Umm... do physicists read Newton at all?

As far as I'm concerned, nothing beats a primary text with good annotations and a well-researched introduction by the translator. The Carnes Lord translation of Aristotle's Politics, for instance, or the Pangle translation of Plato's Laws. Afterwards, I might go and look at Seth Benardete's book. Then, somewhere down the line, after a rigorous course of study of primary texts with good backing by the major scholars, I might turn to something like Wolin's Politics and Vision for a broader view. I have colleagues who start with Wolin and Foucault and Heidegger and Derrida... but I think they're shortchanging their students.
posted by anotherpanacea at 12:15 PM on December 15, 2006


Yeah nasreddin is right; you might want to forego Nietzsche and Derrida altogether and just read Heraclitus, because it's all there.

Also--I hope no one takes my list as a standalone recommendation. Obviously writers like Derrida and Foucault and Heidegger are responding very specifically to philosophical questions and challenges that have been debated for centuries, and a grounding in Plato/Plotinus/St. Augustine/Descartes (who are the "enemies" of a lot of the crit-theory d00dz) is as necessary as a grounding in their "allies" (Spinoza, Nietzsche, &c.)
posted by maxreax at 1:15 PM on December 15, 2006


Furthermore, most philosophers, especially nowadays, don't really know much about history, or even the history of the writers they're interested in; so one would be better off doing that research outside of the field.

This can't be denied, but the secondary sources we're talking about here are secondary sources about the history of philosophy, written by people who have devoted their lives to explicating what the historical philosophers said and thought. If any in the field are on the front lines against the ahistorical approach, it's them. I've met Hume scholars who probably know more about Hume and maneuvering inside the Humean system than Hume himself knew.

...Bucking the trend is the goal; avoiding 'secondary sources,' which usually have the effect of encouraging us to think in superficial ways, is the method.
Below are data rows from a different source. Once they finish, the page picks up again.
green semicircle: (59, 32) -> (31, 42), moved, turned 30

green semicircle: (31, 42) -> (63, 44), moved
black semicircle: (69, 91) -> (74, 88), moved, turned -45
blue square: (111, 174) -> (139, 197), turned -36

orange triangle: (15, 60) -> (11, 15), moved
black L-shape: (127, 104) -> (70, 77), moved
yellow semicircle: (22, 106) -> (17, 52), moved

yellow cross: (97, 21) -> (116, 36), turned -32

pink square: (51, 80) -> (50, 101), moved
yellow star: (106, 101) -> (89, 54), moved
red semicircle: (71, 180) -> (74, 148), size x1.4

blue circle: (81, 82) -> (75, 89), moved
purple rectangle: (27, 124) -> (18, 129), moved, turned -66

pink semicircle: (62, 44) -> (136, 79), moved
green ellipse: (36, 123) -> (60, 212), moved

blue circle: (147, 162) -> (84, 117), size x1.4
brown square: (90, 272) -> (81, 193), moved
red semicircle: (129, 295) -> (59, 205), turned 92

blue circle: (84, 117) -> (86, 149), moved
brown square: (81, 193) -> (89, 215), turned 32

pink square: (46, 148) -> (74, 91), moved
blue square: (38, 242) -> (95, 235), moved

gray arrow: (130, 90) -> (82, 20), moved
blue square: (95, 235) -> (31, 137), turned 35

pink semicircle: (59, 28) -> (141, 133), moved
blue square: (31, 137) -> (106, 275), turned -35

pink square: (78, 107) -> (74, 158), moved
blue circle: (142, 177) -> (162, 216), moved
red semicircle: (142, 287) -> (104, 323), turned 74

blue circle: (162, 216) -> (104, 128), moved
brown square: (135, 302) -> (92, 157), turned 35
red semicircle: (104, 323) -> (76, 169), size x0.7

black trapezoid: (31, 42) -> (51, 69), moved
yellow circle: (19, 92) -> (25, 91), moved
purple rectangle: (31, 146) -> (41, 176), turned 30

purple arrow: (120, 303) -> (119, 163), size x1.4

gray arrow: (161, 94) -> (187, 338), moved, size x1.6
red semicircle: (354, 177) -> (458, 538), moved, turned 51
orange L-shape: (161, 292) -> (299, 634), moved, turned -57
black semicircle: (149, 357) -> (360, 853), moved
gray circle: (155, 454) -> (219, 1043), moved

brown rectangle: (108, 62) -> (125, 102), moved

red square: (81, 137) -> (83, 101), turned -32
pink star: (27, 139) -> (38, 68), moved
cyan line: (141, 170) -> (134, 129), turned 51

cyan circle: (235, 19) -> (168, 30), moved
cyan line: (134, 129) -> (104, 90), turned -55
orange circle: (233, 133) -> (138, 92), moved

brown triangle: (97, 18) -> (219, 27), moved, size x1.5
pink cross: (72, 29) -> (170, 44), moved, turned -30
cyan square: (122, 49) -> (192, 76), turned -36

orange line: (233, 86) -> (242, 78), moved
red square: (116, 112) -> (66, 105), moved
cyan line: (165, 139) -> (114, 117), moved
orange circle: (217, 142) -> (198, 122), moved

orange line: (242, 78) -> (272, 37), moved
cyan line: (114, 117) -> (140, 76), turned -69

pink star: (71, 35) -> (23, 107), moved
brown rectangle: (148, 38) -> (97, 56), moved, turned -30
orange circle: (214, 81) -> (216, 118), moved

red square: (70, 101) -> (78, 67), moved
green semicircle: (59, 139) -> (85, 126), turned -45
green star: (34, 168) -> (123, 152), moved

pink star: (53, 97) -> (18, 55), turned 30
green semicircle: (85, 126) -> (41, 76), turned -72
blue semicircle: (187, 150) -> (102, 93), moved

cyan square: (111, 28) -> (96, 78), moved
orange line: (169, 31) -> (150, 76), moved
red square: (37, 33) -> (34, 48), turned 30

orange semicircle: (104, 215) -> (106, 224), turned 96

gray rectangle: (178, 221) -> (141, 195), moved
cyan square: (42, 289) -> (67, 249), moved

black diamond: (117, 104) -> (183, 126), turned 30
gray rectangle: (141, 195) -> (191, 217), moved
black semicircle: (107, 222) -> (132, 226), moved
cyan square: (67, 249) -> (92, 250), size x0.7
I disagree here too. I think that extensive secondary literature about historical philosophers and their works is all about going beyond superficial readings, and I think someone who reads with attention to the secondary literature has a much less superficial understanding than someone who just picks up Kant or Hume and thinks deeply about it.
posted by ontic at 2:51 PM on December 15, 2006


If you want to read Deleuze and Guattari, then Brian Massumi's "Deviations from Deleuze and Guattari" is a great companion. Massumi is also their translator.